Marty Schwimmer made the post about the NYT story on underground brands and their appropriation of others' IP so I don't have to. Instead, I bring you another NYT story, this one about a performance artist whose prior work involves digitally inserting herself into mainstream movies, like Woody Allen with a Macintosh:

The film on the flight was “Bandits” (2001), starring Mr. Thornton and Cate Blanchett. Ms. Mcdonald awoke in the dark to see the actors’ lips moving toward each other in slow motion. “I knew immediately and irreversibly that I should be kissing him instead of her,” she wrote later on her Billy Bob Web site. “I was in love.”

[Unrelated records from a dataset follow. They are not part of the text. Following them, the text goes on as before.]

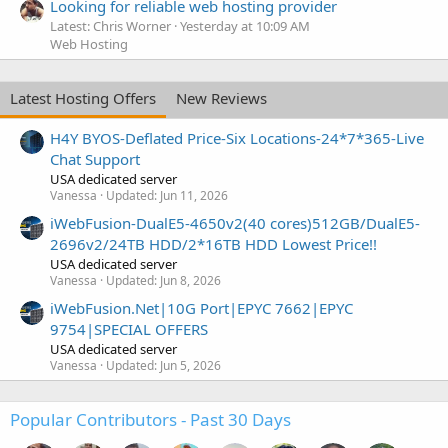
Looking for reliable web hosting provider
Latest: Chris Worner
Yesterday at 10:09 AM
Web Hosting
Latest Hosting Offers
New Reviews
H4Y BYOS-Deflated Price-Six Locations-24*7*365-Live
Chat Support
USA dedicated server
Vanessa
Updated:
Jun 11, 2026
iWebFusion-DualE5-4650v2(40 cores)512GB/DualE5-
2696v2/24TB HDD/2*16TB HDD Lowest Price!!
USA dedicated server
Vanessa
Updated:
Jun 8, 2026
iWebFusion.Net|10G Port|EPYC 7662|EPYC
9754|SPECIAL OFFERS
USA dedicated server
Vanessa
Updated:
Jun 5, 2026
Popular Contributors - Past 30 Days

The result was “Me and Billy Bob” (2003), a video in which Ms. Mcdonald creates the tale of a doomed love affair by digitally inserting herself into clips from his films. Using scenes from “One False Move,” “The Man Who Wasn’t There,” “Monster’s Ball” and others, she charts the relationship from sappy first encounter to tearful farewell. In the final scene she re-enacts her deus ex machina “Bandits” moment: holding Mr. Thornton’s face in her hands, she slowly moves in for a final, despairing kiss.

.... Then came “Screen Kiss” (2005), now on view at the Sixtyseven Gallery in Chelsea. In it she splices herself into make-out scenes with other actors, including Ben Stiller, Ewan McGregor, Vincent Gallo and Johnny Depp, culled from movies like “Down With Love,” “Along Came Polly,” and “Before Night Falls.” “Dear Billy Bob,” explains the introduction, “I still love you the best but I can’t wait forever and there are a lot of other fish in the sea.”

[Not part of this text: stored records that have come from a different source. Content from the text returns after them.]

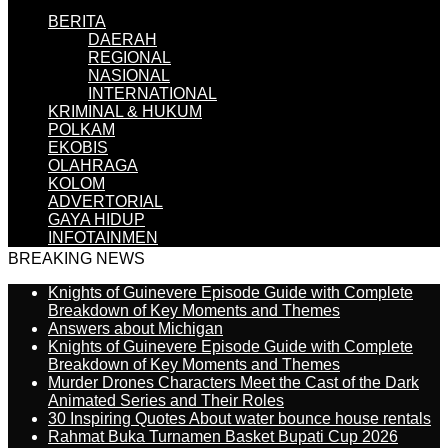
BERITA
DAERAH
REGIONAL
NASIONAL
INTERNATIONAL
KRIMINAL & HUKUM
POLKAM
EKOBIS
OLAHRAGA
KOLOM
ADVERTORIAL
GAYA HIDUP
INFOTAINMEN
BREAKING NEWS
Knights of Guinevere Episode Guide with Complete
Breakdown of Key Moments and Themes
Answers about Michigan
Knights of Guinevere Episode Guide with Complete
Breakdown of Key Moments and Themes
Murder Drones Characters Meet the Cast of the Dark
Animated Series and Their Roles
30 Inspiring Quotes About water bounce house rentals
Rahmat Buka Turnamen Basket Bupati Cup 2026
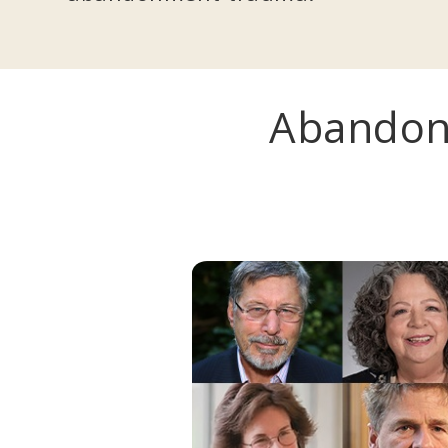
Abandon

After most of the kisses, Ms. Mcdonald turns and stares triumphantly at the camera. But the high point comes in a scene (taken from the campy movie “Original Sin” ) in which she locks lips with Mr. Thornton’s ex, Angelina Jolie. As she nears Ms. Jolie, Ms. Mcdonald’s lips and eyes quavering ridiculously with expectation, it becomes clear that the actress’s features are doing exactly the same thing.

What intrigues viewers of both videos is how Ms. Mcdonald manages to transform herself so completely into a variety of personas, and how cleverly she modulates her expressions and gazes to match — and thereby send up — those of her digital partners. Technologically, the works look surprisingly sophisticated; yet Ms. Mcdonald made them at home on a Macintosh, using editing and special-effects software that she mastered through Internet research.

There's no mention in the piece of possible copyright concerns, much less DMCA anticircumvention violations: How exactly did she get those clips? But assuming that she used a legal method, does she still have to claim fair use, or might clips of kisses be de minimis?